»»
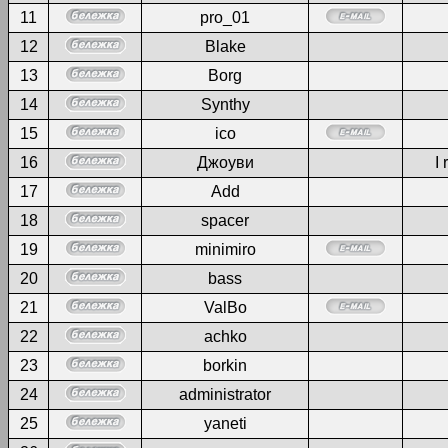
11
pro_01
12
Blake
13
Borg
14
Synthy
15
ico
16
Джоуви
I 
17
Add
18
spacer
19
minimiro
20
bass
21
ValBo
22
achko
23
borkin
24
administrator
25
yaneti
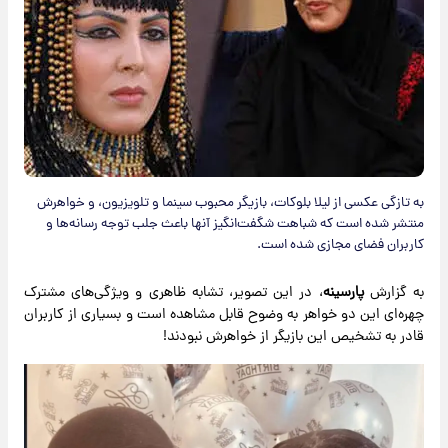
به تازگی عکسی از لیلا بلوکات، بازیگر محبوب سینما و تلویزیون، و خواهرش
منتشر شده است که شباهت شگفت‌انگیز آنها باعث جلب توجه رسانه‌ها و
کاربران فضای مجازی شده است.
به گزارش
پارسینه
، در این تصویر، تشابه ظاهری و ویژگی‌های مشترک
چهره‌ای این دو خواهر به وضوح قابل مشاهده است و بسیاری از کاربران
قادر به تشخیص این بازیگر از خواهرش نبودند!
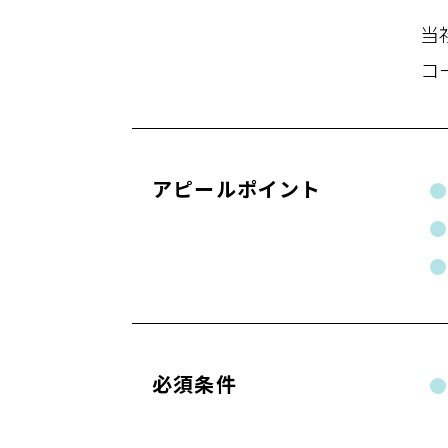
当
コ
アピールポイント
必須条件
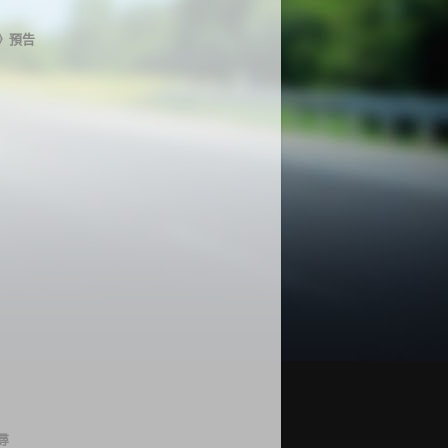
》預告
尋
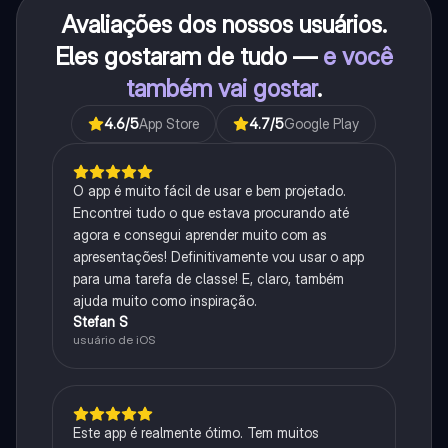
Avaliações dos nossos usuários.
Eles gostaram de tudo —
e você
também vai gostar
.
4.6
/5
App Store
4.7
/5
Google Play
O app é muito fácil de usar e bem projetado.
Encontrei tudo o que estava procurando até
agora e consegui aprender muito com as
apresentações! Definitivamente vou usar o app
para uma tarefa de classe! E, claro, também
ajuda muito como inspiração.
Stefan S
usuário de iOS
Este app é realmente ótimo. Tem muitos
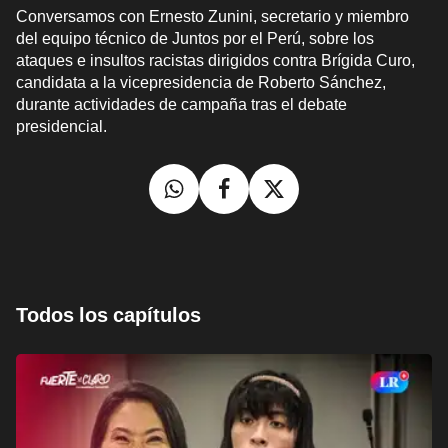
Conversamos con Ernesto Zunini, secretario y miembro
del equipo técnico de Juntos por el Perú, sobre los
ataques e insultos racistas dirigidos contra Brígida Curo,
candidata a la vicepresidencia de Roberto Sánchez,
durante actividades de campaña tras el debate
presidencial.
Todos los capítulos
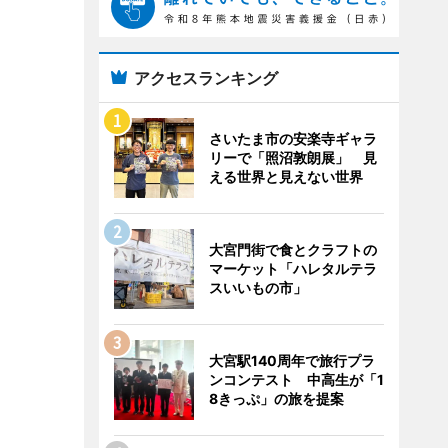
アクセスランキング
さいたま市の安楽寺ギャラ
リーで「照沼敦朗展」 見
える世界と見えない世界
大宮門街で食とクラフトの
マーケット「ハレタルテラ
スいいもの市」
大宮駅140周年で旅行プラ
ンコンテスト 中高生が「1
8きっぷ」の旅を提案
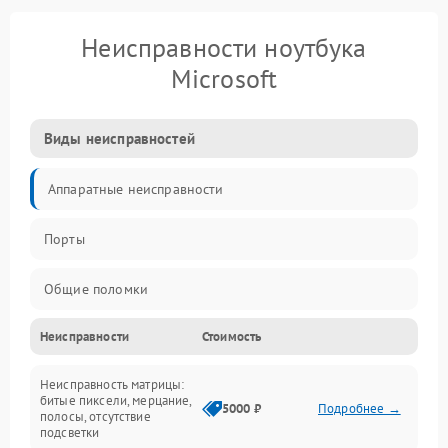
Неисправности ноутбука
Microsoft
Виды неисправностей
Аппаратные неисправности
Порты
Общие поломки
Неисправности
Стоимость
Устройства
Неисправность матрицы:
Программные ошибки
битые пиксели, мерцание,
5000 ₽
Подробнее →
полосы, отсутствие
подсветки
Электрические и системные сбои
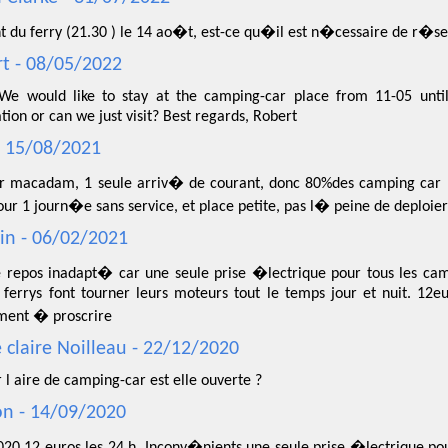
t du ferry (21.30 ) le 14 ao�t, est-ce qu�il est n�cessaire de r�s
t - 08/05/2022
 We would like to stay at the camping-car place from 11-05 unt
tion or can we just visit? Best regards, Robert
 15/08/2021
ur macadam, 1 seule arriv� de courant, donc 80%des camping car 
ur 1 journ�e sans service, et place petite, pas l� peine de deploier
in - 06/02/2021
e repos inadapt� car une seule prise �lectrique pour tous les ca
 ferrys font tourner leurs moteurs tout le temps jour et nuit. 12e
ment � proscrire
 claire Noilleau - 22/12/2020
 l aire de camping-car est elle ouverte ?
on - 14/09/2020
020 12 euros les 24 h. Inconv�nients une seule prise �lectrique po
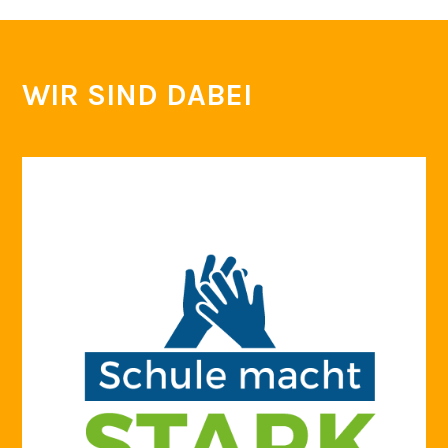
WIR SIND DABEI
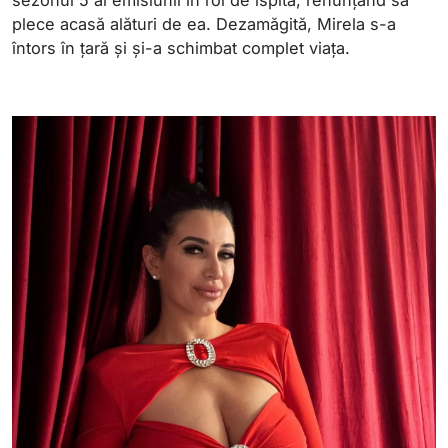
sezonul 5 al emisiunii în rol de ispită, renunțând să
plece acasă alături de ea. Dezamăgită, Mirela s-a
întors în țară și și-a schimbat complet viața.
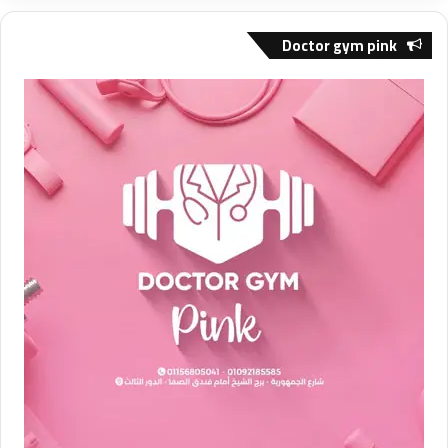
Doctor gym pink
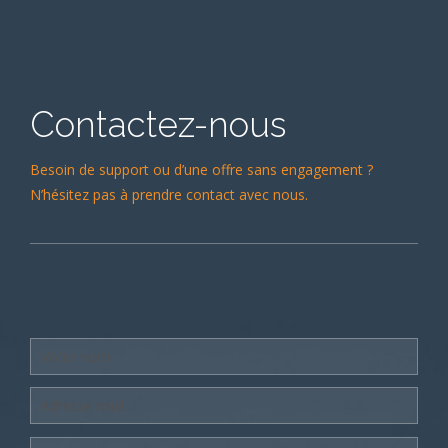
Contactez-nous
Besoin de support ou d’une offre sans engagement ?
N’hésitez pas à prendre contact avec nous.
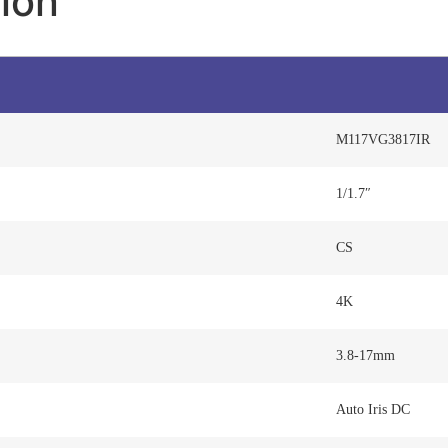
ion
M117VG3817IR
1/1.7″
CS
4K
3.8-17mm
Auto Iris DC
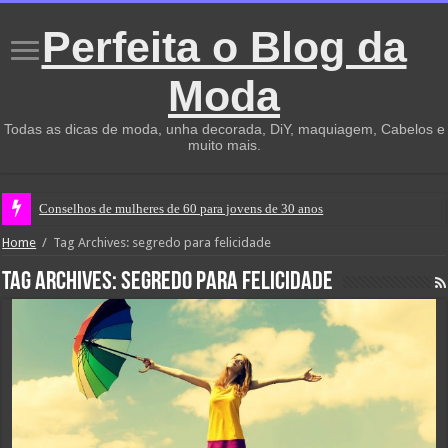
Perfeita o Blog da
Moda
Todas as dicas de moda, unha decorada, DiY, maquiagem, Cabelos e
muito mais.
Conselhos de mulheres de 60 para jovens de 30 anos
Home
/
Tag Archives: segredo para felicidade
Tag Archives:
segredo para felicidade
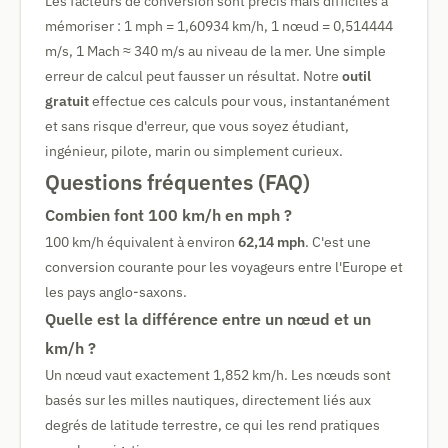
Les facteurs de conversion sont précis mais difficiles à
mémoriser : 1 mph = 1,60934 km/h, 1 nœud = 0,514444
m/s, 1 Mach ≈ 340 m/s au niveau de la mer. Une simple
erreur de calcul peut fausser un résultat. Notre
outil
gratuit
effectue ces calculs pour vous, instantanément
et sans risque d'erreur, que vous soyez étudiant,
ingénieur, pilote, marin ou simplement curieux.
Questions fréquentes (FAQ)
Combien font 100 km/h en mph ?
100 km/h équivalent à environ
62,14 mph
. C'est une
conversion courante pour les voyageurs entre l'Europe et
les pays anglo-saxons.
Quelle est la différence entre un nœud et un
km/h ?
Un nœud vaut exactement 1,852 km/h. Les nœuds sont
basés sur les milles nautiques, directement liés aux
degrés de latitude terrestre, ce qui les rend pratiques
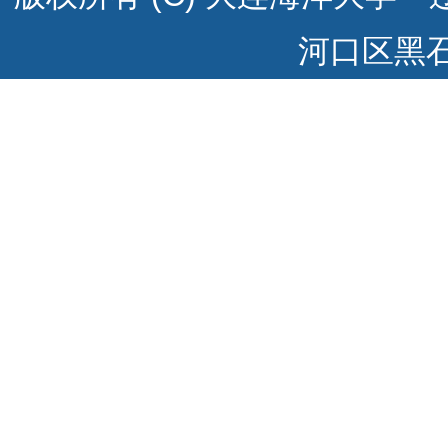
河口区黑石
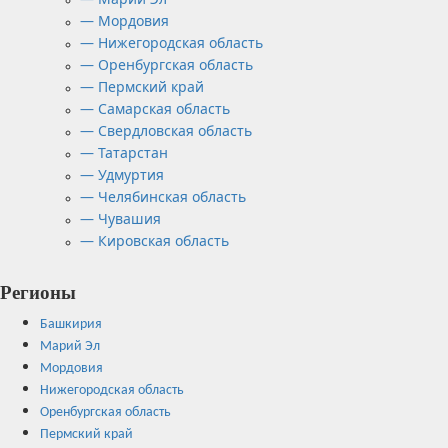
— Мордовия
— Нижегородская область
— Оренбургская область
— Пермский край
— Самарская область
— Свердловская область
— Татарстан
— Удмуртия
— Челябинская область
— Чувашия
— Кировская область
Регионы
Башкирия
Марий Эл
Мордовия
Нижегородская область
Оренбургская область
Пермский край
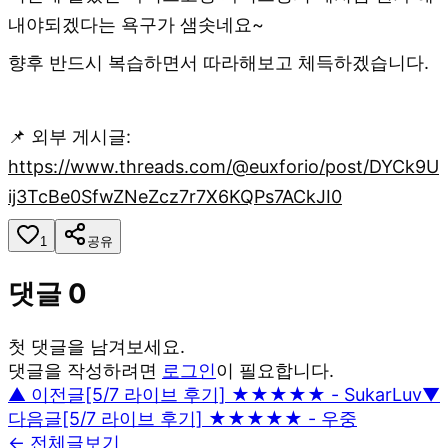
내야되겠다는 욕구가 샘솟네요~
향후 반드시 복습하면서 따라해보고 체득하겠습니다.
📌 외부 게시글:
https://www.threads.com/@euxforio/post/DYCk9U
ij3TcBe0SfwZNeZcz7r7X6KQPs7ACkJI0
1
공유
댓글
0
첫 댓글을 남겨보세요.
댓글을 작성하려면
로그인
이 필요합니다.
▲ 이전글
[5/7 라이브 후기] ★★★★★ - SukarLuv
▼
다음글
[5/7 라이브 후기] ★★★★★ - 우중
← 전체글보기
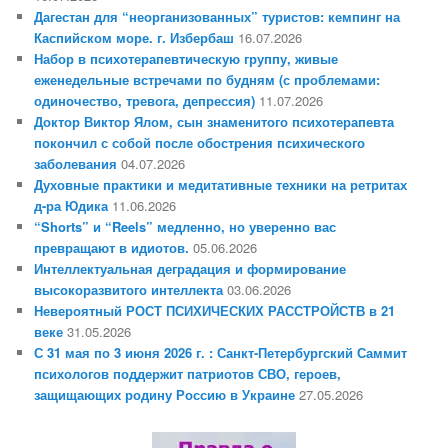
Дагестан для “неорганизованных” туристов: кемпинг на
Каспийском море. г. Избербаш
16.07.2026
Набор в психотерапевтическую группу, живые
еженедельные встречами по будням (с проблемами:
одиночество, тревога, депрессия)
11.07.2026
Доктор Виктор Ялом, сын знаменитого психотерапевта
покончил с собой после обострения психического
заболевания
04.07.2026
Духовные практики и медитативные техники на ретритах
д-ра Юдика
11.06.2026
“Shorts” и “Reels” медленно, но уверенно вас
превращают в идиотов.
05.06.2026
Интеллектуальная деградация и формирование
высокоразвитого интеллекта
03.06.2026
Невероятный РОСТ ПСИХИЧЕСКИХ РАССТРОЙСТВ в 21
веке
31.05.2026
С 31 мая по 3 июня 2026 г. : Санкт-Петербургский Саммит
психологов поддержит патриотов СВО, героев,
защищающих родину Россию в Украине
27.05.2026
««
# [ASSIGNMENT]
Scan the material above for the word "tudo". Copy each line where it occurs.

# [ANSWER TO THE EXERCISE]
Eles gostaram de tudo —
Encontrei tudo o que estava procurando até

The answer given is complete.